Nosotros, en verdad, lo estamos justamente, porque recibimos el justo pago de lo que hicimos; en cambio, este no ha hecho nada malo». Y decía: «Jesús, acuérdate de mí cuando llegues a tu reino» (Lc 23, 41-42).
Después de desperdiciarlo todo —mi vida, mi familia, mis amigos, mi trabajo y mi felicidad— lo último que esperaba era que me pagaran con un regalo como no hay otro. He tenido la suerte, no puedo expresarlo de otra forma, de morir en la Cruz. Llegué a la cima no para recibir un castigo, sino la medalla y el laurel de los triunfadores. Escribo estas letras recién llegado al Cielo, donde todo está sin desembalar porque hoy hemos llegado los primeros inquilinos. Quizá es mejor precisar: la suerte no ha sido mi muerte, muy dolorosa, sino la compañía. A mi lado han ajusticiado a Jesús, el Mesías. Yo no lo entendía del todo mientras estábamos colgados. Me di cuenta de que era Rey pero no comprendía cómo podía acabar así su historia. Vi como en un segundo me salvaba. Logró en un instante lo que yo llevaba toda la vida intentando sin éxito. Si lo hubiera conocido antes… El sí que sabía quién era yo. Lo vi en sus ojos según lo clavaron en la Cruz. Me hizo comprender que conocía toda mi vida, todas mis fechorías, pero más que nada, todo mi dolor: el desamparo tan grande, la soledad tan tremenda y la vergüenza inmensa que he sentido siempre.

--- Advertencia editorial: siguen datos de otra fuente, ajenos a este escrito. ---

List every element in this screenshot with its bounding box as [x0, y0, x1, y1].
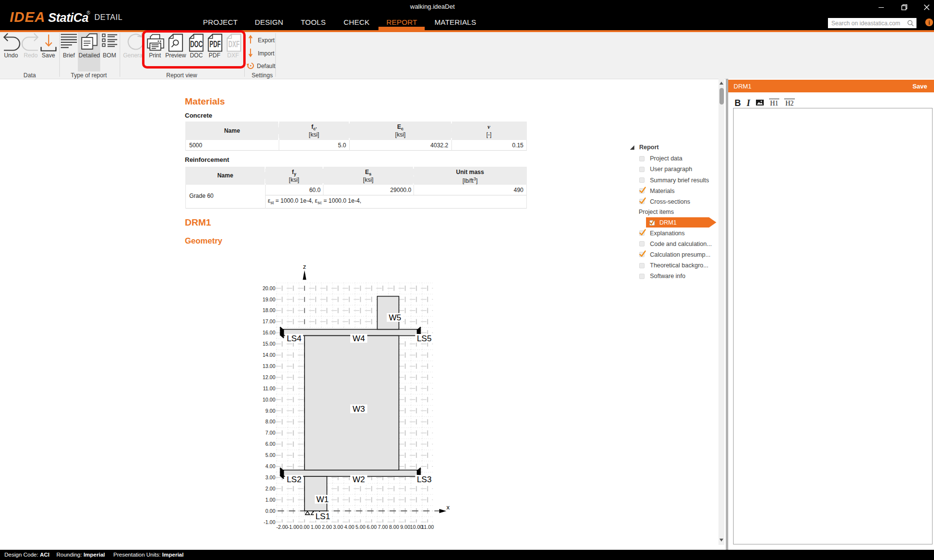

En un instante él me pidió que le regalara todo el desastre de mi vida, todo el dolor que sentía, toda la culpa que me aplastaba. Me dio a cambio toda su paz, todos sus méritos, toda su gracia. Fue un trueque como no he visto nunca. Si alguien lo viera desde fuera pensará sin duda que le estaba estafando; que yo mismo era un fraude; y que moría como había vivido: robando. Pero lo maravilloso es que fue Él quien me asaltó, quien me robó todo lo que tenía. Me desvalijó de todas mis “riquezas” y cuando no tenía ya nada me ofreció sus tesoros. Sé que me voy a convertir en un icono de la esperanza, de lo imposible y de la buena suerte. No me importa. Dios se servirá de mí para atraerse a todos los bandidos de la tierra y les “atracará” cuando menos se lo esperen. Ha sido una emboscada perfecta. Solo había tres árboles en todo aquel monte pero Jesús salió detrás del que yo menos esperaba. Me encontré con un salvador abatido, y me apunté a su “derrota”.

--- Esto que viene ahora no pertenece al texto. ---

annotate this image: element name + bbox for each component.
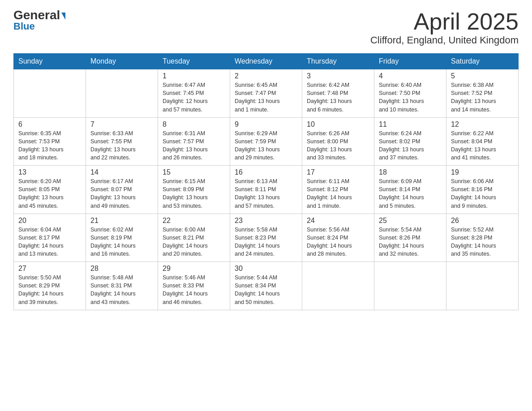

María contemplaba todo al pie de la Cruz de su Hijo. La sorprendí varias veces mirándome con una ternura que me hacía olvidar todo lo demás. Ya había recibido un consuelo inmenso por las palabras de Jesús: me regalaba el Cielo sin ningún mérito de mi parte. Más bien todo lo contrario. Sin embargo, cuando vi a su madre abrazada a la mía, lo único que todavía me preocupaba se desvaneció y me dormí soñando con el paraíso que su hijo me había prometido.